::: Dataset extract :::

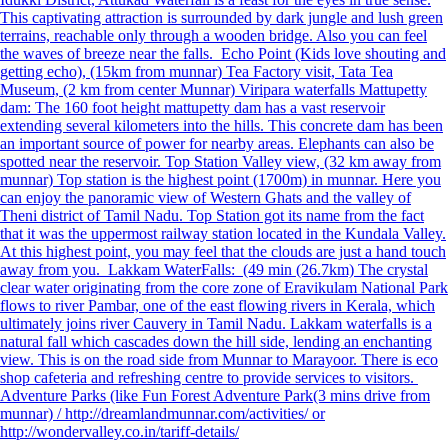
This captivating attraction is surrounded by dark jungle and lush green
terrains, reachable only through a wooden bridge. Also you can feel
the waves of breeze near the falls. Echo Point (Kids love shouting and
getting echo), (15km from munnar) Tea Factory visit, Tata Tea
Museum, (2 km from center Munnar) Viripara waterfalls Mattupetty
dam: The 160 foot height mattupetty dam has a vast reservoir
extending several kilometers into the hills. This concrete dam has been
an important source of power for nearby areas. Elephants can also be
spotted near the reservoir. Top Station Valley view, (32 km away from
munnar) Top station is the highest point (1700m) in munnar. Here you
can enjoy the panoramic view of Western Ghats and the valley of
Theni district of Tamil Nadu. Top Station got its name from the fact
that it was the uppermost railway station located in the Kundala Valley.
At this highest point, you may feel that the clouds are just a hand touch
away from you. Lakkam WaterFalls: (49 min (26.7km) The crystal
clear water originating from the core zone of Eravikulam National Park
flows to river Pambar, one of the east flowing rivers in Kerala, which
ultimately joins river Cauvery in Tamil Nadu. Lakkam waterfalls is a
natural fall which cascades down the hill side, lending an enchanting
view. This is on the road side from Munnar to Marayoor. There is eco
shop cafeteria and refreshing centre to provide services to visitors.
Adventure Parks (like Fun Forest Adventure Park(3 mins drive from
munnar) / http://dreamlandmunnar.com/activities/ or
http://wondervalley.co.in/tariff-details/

:::

### What to produce
Please give only the number of lines above that contain the word "http".

### Problem solution
2